Methods: Real-world EHR data of more than 2,200 patients treated with ICI through December 31, 2018, were used to develop predictive models. Using a prediction time point of ICI initiation, a 1-year prediction time window was applied to create binary labels for the four outcomes for each patient. Feature engineering involved aggregating laboratory measurements over appropriate time windows (60-365 days). Patients were randomly partitioned into training (80%) and test (20%) sets. Random forest classifiers were developed using a rigorous model development framework.
Results: The patient cohort had a median age of 63 years and was 61.8% male. Patients predominantly had melanoma (37.8%), lung cancer (27.3%), or genitourinary cancer (16.4%).

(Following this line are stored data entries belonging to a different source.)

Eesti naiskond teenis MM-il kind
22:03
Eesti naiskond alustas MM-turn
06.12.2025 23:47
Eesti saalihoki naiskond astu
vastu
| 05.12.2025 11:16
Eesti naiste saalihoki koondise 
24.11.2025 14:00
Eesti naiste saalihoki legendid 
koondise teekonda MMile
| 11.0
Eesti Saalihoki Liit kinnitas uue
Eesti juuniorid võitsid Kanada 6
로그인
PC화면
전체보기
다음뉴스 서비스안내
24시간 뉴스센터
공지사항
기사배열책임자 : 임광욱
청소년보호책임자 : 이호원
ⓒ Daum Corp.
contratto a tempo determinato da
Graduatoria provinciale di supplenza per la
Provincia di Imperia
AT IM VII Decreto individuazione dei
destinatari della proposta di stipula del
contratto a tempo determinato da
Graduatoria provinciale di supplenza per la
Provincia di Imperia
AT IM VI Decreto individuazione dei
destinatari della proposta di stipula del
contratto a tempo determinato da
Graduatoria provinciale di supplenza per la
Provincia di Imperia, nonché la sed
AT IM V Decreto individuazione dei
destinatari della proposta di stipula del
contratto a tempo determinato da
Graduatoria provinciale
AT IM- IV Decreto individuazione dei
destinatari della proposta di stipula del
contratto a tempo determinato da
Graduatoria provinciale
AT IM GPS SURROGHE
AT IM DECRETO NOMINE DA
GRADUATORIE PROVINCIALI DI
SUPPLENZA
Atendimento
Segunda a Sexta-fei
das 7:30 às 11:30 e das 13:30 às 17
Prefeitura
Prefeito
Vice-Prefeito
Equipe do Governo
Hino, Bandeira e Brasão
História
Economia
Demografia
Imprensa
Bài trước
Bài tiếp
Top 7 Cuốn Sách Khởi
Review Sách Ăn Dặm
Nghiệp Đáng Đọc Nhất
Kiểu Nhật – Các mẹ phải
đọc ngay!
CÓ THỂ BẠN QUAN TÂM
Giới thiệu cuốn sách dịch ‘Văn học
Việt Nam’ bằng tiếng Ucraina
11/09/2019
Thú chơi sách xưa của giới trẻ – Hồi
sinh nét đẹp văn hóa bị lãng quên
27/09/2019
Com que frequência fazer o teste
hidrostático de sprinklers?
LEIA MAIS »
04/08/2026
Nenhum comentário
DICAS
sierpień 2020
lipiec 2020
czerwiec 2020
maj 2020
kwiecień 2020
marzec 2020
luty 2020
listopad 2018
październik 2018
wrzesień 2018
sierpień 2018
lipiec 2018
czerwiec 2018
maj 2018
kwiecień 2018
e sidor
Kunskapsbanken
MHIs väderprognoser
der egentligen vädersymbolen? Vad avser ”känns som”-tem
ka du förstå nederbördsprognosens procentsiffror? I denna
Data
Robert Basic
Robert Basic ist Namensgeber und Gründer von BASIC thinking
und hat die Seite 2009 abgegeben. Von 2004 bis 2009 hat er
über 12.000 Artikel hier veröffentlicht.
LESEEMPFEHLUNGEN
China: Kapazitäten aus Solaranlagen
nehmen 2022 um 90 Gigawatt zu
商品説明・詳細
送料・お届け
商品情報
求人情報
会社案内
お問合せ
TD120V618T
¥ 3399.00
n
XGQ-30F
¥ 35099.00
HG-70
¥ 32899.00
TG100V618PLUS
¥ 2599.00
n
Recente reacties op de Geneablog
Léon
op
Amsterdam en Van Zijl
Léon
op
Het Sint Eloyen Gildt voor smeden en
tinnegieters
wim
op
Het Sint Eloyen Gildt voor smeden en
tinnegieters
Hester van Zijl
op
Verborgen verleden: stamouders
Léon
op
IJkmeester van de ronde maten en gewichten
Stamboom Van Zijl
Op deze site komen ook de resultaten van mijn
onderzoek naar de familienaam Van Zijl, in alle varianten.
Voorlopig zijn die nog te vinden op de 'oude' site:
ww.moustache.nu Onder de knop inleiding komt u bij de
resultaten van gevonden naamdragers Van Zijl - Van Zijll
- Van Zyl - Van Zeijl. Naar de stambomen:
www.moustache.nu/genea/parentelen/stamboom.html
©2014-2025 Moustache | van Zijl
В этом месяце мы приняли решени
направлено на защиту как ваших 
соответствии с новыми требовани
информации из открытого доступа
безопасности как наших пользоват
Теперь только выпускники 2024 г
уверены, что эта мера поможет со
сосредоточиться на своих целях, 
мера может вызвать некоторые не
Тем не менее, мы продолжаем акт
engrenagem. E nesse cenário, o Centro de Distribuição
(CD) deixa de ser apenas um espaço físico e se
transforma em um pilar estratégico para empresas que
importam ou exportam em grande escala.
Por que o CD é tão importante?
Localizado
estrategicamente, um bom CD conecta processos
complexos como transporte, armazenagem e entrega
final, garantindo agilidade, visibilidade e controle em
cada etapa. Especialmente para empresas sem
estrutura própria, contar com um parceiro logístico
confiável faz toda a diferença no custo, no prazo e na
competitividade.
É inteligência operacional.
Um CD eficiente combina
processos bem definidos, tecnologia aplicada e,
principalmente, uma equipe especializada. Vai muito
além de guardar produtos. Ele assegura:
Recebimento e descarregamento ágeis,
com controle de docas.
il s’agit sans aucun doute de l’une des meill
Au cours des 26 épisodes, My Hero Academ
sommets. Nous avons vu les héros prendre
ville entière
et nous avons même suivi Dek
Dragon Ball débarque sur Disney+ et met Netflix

They were treated with PD-1 (60.4%), PD-L1 (9.0%), and CTLA-4 (19.7%) ICIs. Our models demonstrate reasonably strong performance, with AUCs of 0.739, 0.729, 0.755, and 0.752 for the pneumonitis, hepatitis, colitis, and 1-year overall survival models, respectively. Each model relies on an outcome-specific feature set, though some features are shared among models.
Conclusion: To our knowledge, this is the first ML solution that assesses individual ICI risk-benefit profiles based predominantly on routine structured EHR data. As such, use of our ML solution will not require additional data collection or documentation in the clinic.